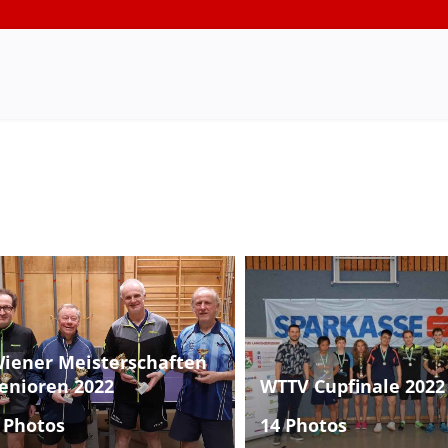
iener Meisterschaften
enioren 2022
WTTV Cupfinale 2022
 Photos
14 Photos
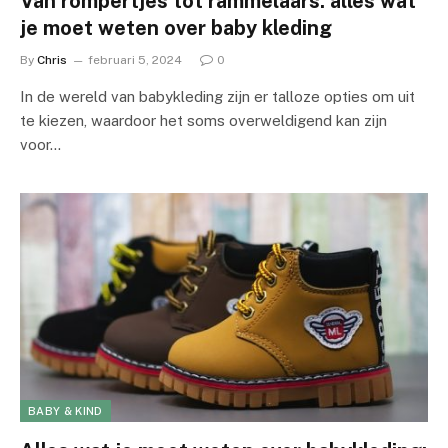
Van rompertjes tot rammelaars: alles wat
je moet weten over baby kleding
By
Chris
februari 5, 2024
0
In de wereld van babykleding zijn er talloze opties om uit
te kiezen, waardoor het soms overweldigend kan zijn
voor…
BABY & KIND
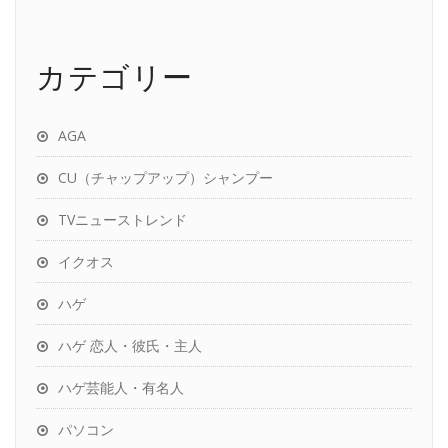
カテゴリー
AGA
CU（チャップアップ）シャンプー
TVニューストレンド
イクオス
ハゲ
ハゲ 恋人・彼氏・主人
ハゲ芸能人・有名人
パソコン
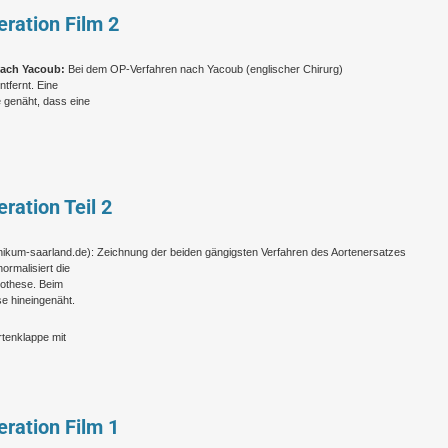
ration Film 2
nach Yacoub:
Bei dem OP-Verfahren nach Yacoub (englischer Chirurg)
tfernt. Eine
 genäht, dass eine
ration Teil 2
inikum-saarland.de
): Zeichnung der beiden gängigsten Verfahren des Aortenersatzes
ormalisiert die
rothese. Beim
se hineingenäht.
rtenklappe mit
ration Film 1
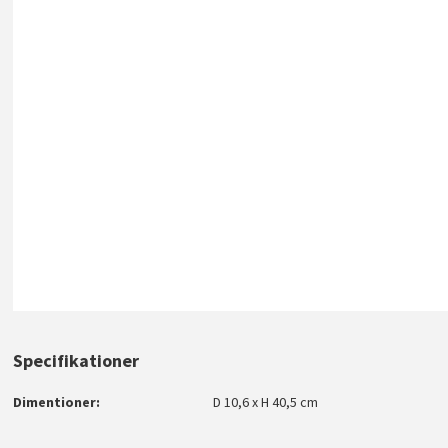
Specifikationer
Dimentioner
D 10,6 x H 40,5 cm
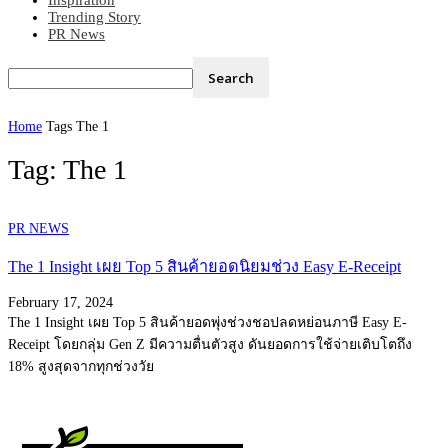
Inspiration
Trending Story
PR News
Home
Tags
The 1
Tag: The 1
PR NEWS
The 1 Insight เผย Top 5 สินค้ายอดนิยมช่วง Easy E-Receipt
February 17, 2024
The 1 Insight เผย Top 5 สินค้ายอดพุ่งช่วงชอปลดหย่อนภาษี Easy E-
Receipt โดยกลุ่ม Gen Z มีความตื่นตัวสูง ดันยอดการใช้จ่ายเติบโตถึง
18% สูงสุดจากทุกช่วงวัย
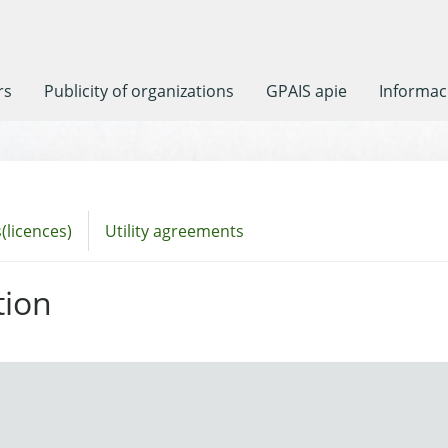
rs
Publicity of organizations
GPAIS apie
Informaci
(licences)
Utility agreements
tion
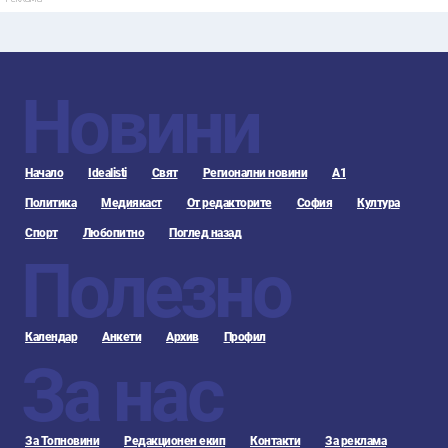
Новини
Начало
Idealisti
Свят
Регионални новини
А1
Политика
Медиякаст
От редакторите
София
Култура
Спорт
Любопитно
Поглед назад
Полезно
Календар
Анкети
Архив
Профил
За нас
За Топновини
Редакционен екип
Контакти
За реклама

━━━

Retype the whole listing exactly. Do not include the pictures.

> Answer below:
iener Meisterschaften
enioren 2022
WTTV Cupfinale 2022
 Photos
14 Photos
Van rompertjes tot rammelaars: alles wat
je moet weten over baby kleding
By
Chris
februari 5, 2024
0
In de wereld van babykleding zijn er talloze opties om uit
te kiezen, waardoor het soms overweldigend kan zijn
voor…
BABY & KIND
カテゴリー
AGA
CU（チャップアップ）シャンプー
TVニューストレンド
イクオス
ハゲ
ハゲ 恋人・彼氏・主人
ハゲ芸能人・有名人
パソコン
ration Film 2
nach Yacoub:
Bei dem OP-Verfahren nach Yacoub (englischer Chirurg)
tfernt. Eine
 genäht, dass eine
ration Teil 2
inikum-saarland.de
): Zeichnung der beiden gängigsten Verfahren des Aortenersatzes
ormalisiert die
rothese. Beim
se hineingenäht.
rtenklappe mit
ration Film 1
Specifikationer
Dimentioner
D 10,6 x H 40,5 cm
Inspiration
Trending Story
PR News
Home
Tags
The 1
Tag: The 1
PR NEWS
The 1 Insight เผย Top 5 สินค้ายอดนิยมช่วง Easy E-Receipt
February 17, 2024
The 1 Insight เผย Top 5 สินค้ายอดพุ่งช่วงชอปลดหย่อนภาษี Easy E-
Receipt โดยกลุ่ม Gen Z มีความตื่นตัวสูง ดันยอดการใช้จ่ายเติบโตถึง
18% สูงสุดจากทุกช่วงวัย
rs
Publicity of organizations
GPAIS apie
Informaci
(licences)
Utility agreements
tion
Новини
Начало
Idealisti
Свят
Регионални новини
А1
Политика
Медиякаст
От редакторите
София
Култура
Спорт
Любопитно
Поглед назад
Полезно
Календар
Анкети
Архив
Профил
За нас
За Топновини
Редакционен екип
Контакти
За реклама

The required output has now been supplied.